YOUR INSTRUCTIONS
Leaving the pictures aside, reproduce the data in full and word for word.

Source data
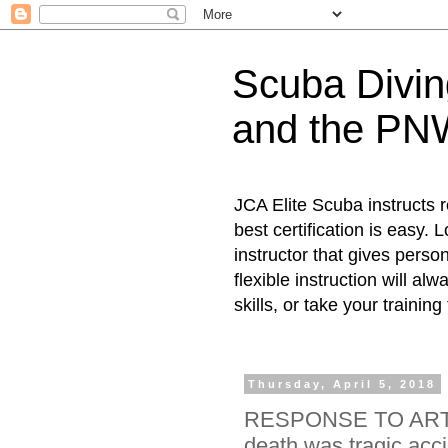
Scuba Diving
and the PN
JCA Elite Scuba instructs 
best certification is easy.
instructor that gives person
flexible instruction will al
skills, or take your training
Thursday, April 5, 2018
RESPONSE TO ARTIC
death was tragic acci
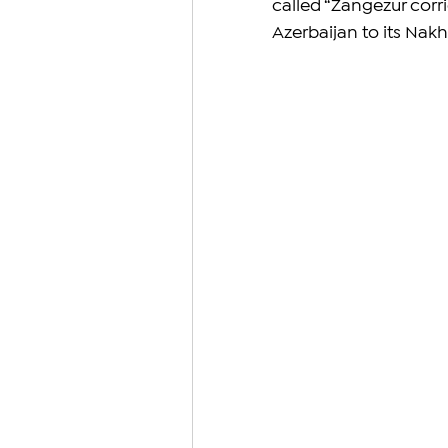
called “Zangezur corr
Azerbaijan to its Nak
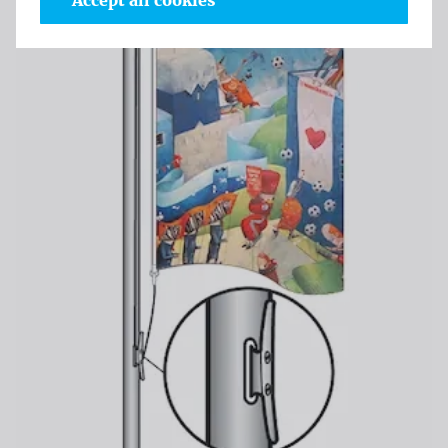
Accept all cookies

ANSWER TO THIS TASK
Scuba Diving
and the PN
JCA Elite Scuba instructs 
best certification is easy.
instructor that gives person
flexible instruction will al
skills, or take your training
Thursday, April 5, 2018
RESPONSE TO ARTIC
death was tragic acci
called “Zangezur corr
Azerbaijan to its Nak
Accept all cookies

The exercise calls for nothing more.